TRY IT = Apart from pictures, transcribe exactly each line from the one containing "емає фанери та дсп, тільки" through the final line of the listing below.
*** SOURCE DATA ***
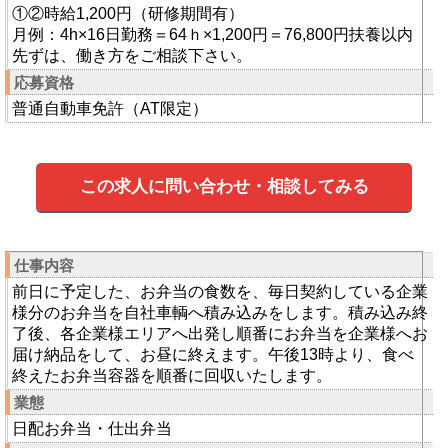
①②時給1,200円（研修期間有）
月例：4h×16日勤務＝64ｈ×1,200円＝76,800円扶養以内
先ずは、働き方をご相談下さい。
応募資格
普通自動車免許（AT限定）
この求人に問い合わせ・相談してみる
仕事内容
前日に予定した、お弁当の食数を、毎日契約している企業
様分のお弁当を自社車輌へ積み込みをします。積み込み終
了後、各企業様エリアへ出発し順番にお弁当を企業様へお
届け納品をして、お昼に終えます。午後13時より、食べ
終えたお弁当容器を順番に回収いたします。
業態
日配お弁当・仕出弁当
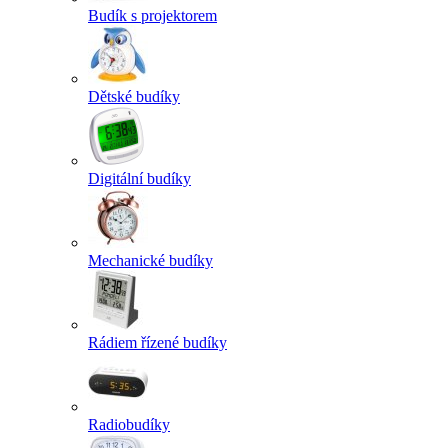
Budík s projektorem
Dětské budíky
Digitální budíky
Mechanické budíky
Rádiem řízené budíky
Radiobudíky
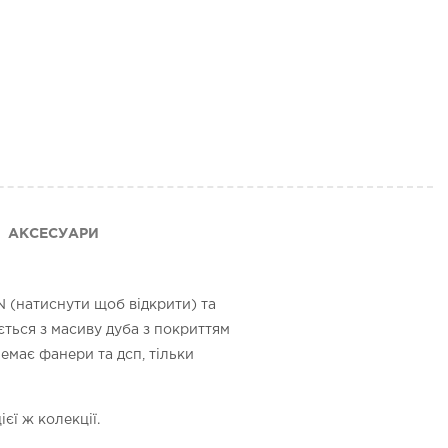
АКСЕСУАРИ
N (натиснути щоб відкрити) та
ється з масиву дуба з покриттям
емає фанери та дсп, тільки
єї ж колекції.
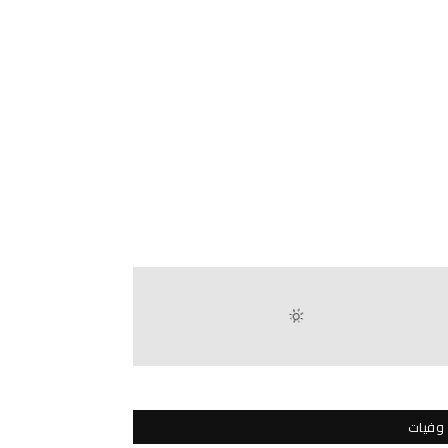
وفيات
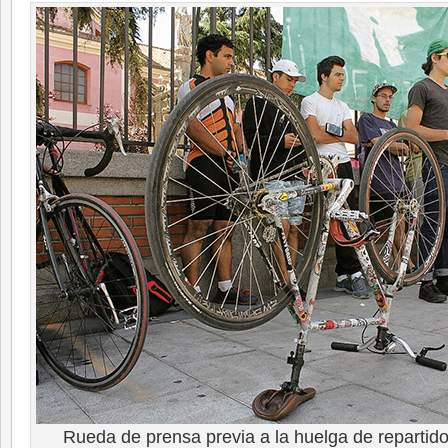
Rueda de prensa previa a la huelga de repartido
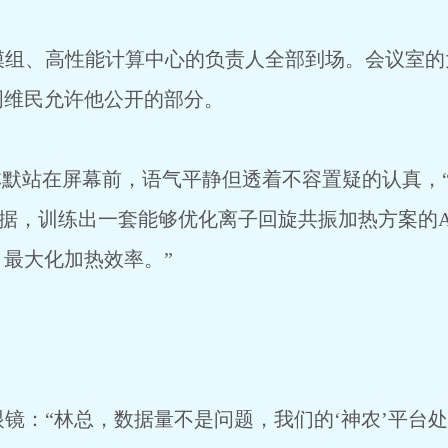
模组、高性能计算中心的负责人全部到场。会议室
周维民允许他公开的部分。
林默站在屏幕前，语气平静但透着不容置疑的认真，
验数据，训练出一套能够优化离子回旋共振加热方案的
最大化加热效率。”
眼镜：“林总，数据量不是问题，我们的‘神农’平台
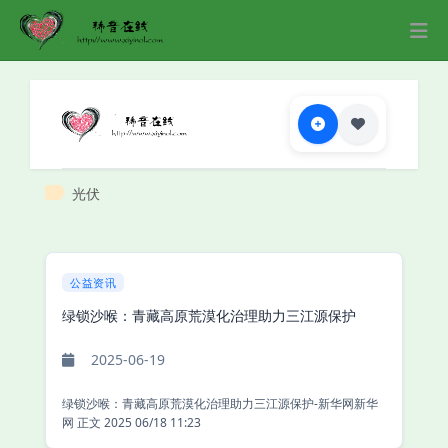
光伏
公益资讯
绿锁沙喉：青藏高原荒漠化治理助力三江源保护
2025-06-19
绿锁沙喉：青藏高原荒漠化治理助力三江源保护-新华网新华
网 正文 2025 06/18 11:23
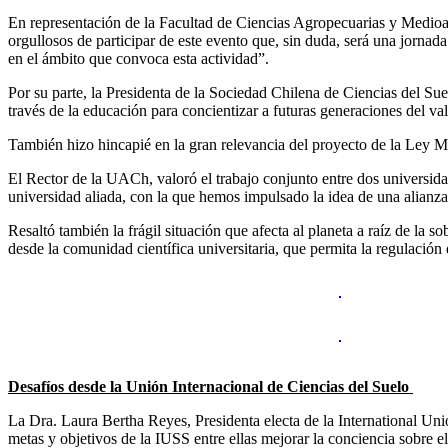
En representación de la Facultad de Ciencias Agropecuarias y Medioa
orgullosos de participar de este evento que, sin duda, será una jorna
en el ámbito que convoca esta actividad”.
Por su parte, la Presidenta de la Sociedad Chilena de Ciencias del Su
través de la educación para concientizar a futuras generaciones del val
También hizo hincapié en la gran relevancia del proyecto de la Ley Ma
El Rector de la UACh, valoró el trabajo conjunto entre dos universida
universidad aliada, con la que hemos impulsado la idea de una alianza 
Resaltó también la frágil situación que afecta al planeta a raíz de l
desde la comunidad científica universitaria, que permita la regulación 
Desafíos desde la Unión Internacional de Ciencias del Suelo
La Dra. Laura Bertha Reyes, Presidenta electa de la International Uni
metas y objetivos de la IUSS entre ellas mejorar la conciencia sobre e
*** End of SOURCE DATA ***
EXERCISE ANSWER =
емає фанери та дсп, тільки
єї ж колекції.
وفيات
Rueda de prensa previa a la huelga de repartido
模组、高性能计算中心的负责人全部到场。会议室
周维民允许他公开的部分。
林默站在屏幕前，语气平静但透着不容置疑的认真，
验数据，训练出一套能够优化离子回旋共振加热方案的
最大化加热效率。”
眼镜：“林总，数据量不是问题，我们的‘神农’平台
光伏
公益资讯
绿锁沙喉：青藏高原荒漠化治理助力三江源保护
2025-06-19
绿锁沙喉：青藏高原荒漠化治理助力三江源保护-新华网新华
网 正文 2025 06/18 11:23
En representación de la Facultad de Ciencias Agropecuarias y Medioa
orgullosos de participar de este evento que, sin duda, será una jorna
en el ámbito que convoca esta actividad”.
Por su parte, la Presidenta de la Sociedad Chilena de Ciencias del Su
través de la educación para concientizar a futuras generaciones del val
También hizo hincapié en la gran relevancia del proyecto de la Ley Ma
El Rector de la UACh, valoró el trabajo conjunto entre dos universida
universidad aliada, con la que hemos impulsado la idea de una alianza 
Resaltó también la frágil situación que afecta al planeta a raíz de l
desde la comunidad científica universitaria, que permita la regulación 
Desafíos desde la Unión Internacional de Ciencias del Suelo
La Dra. Laura Bertha Reyes, Presidenta electa de la International Uni
metas y objetivos de la IUSS entre ellas mejorar la conciencia sobre e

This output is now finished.